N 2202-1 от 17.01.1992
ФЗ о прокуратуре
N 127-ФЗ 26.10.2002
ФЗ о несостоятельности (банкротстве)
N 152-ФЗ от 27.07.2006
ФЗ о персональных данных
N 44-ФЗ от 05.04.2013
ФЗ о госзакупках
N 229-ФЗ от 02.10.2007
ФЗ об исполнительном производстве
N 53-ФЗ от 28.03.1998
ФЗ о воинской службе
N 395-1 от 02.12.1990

---

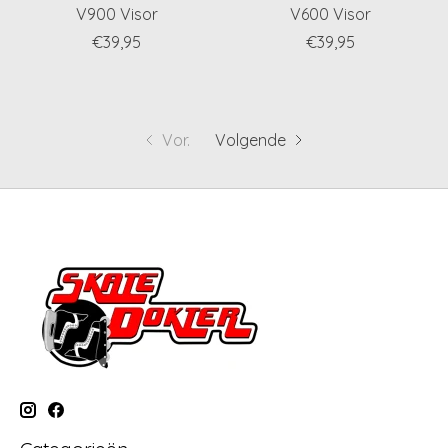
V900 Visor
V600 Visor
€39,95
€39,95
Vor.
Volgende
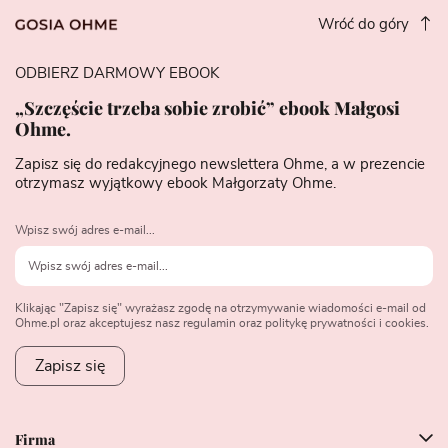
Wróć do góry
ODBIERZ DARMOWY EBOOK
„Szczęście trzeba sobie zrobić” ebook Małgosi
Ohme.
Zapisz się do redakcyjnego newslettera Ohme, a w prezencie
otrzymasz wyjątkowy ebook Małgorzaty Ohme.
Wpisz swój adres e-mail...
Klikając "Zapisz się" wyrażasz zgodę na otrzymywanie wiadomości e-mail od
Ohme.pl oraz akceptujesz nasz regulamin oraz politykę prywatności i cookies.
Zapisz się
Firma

# [Problem description]
List each line of the records that holds the string "Ohme".

# [Task answer]
Ohme.
Zapisz się do redakcyjnego newslettera Ohme, a w prezencie
otrzymasz wyjątkowy ebook Małgorzaty Ohme.
Ohme.pl oraz akceptujesz nasz regulamin oraz politykę prywatności i cookies.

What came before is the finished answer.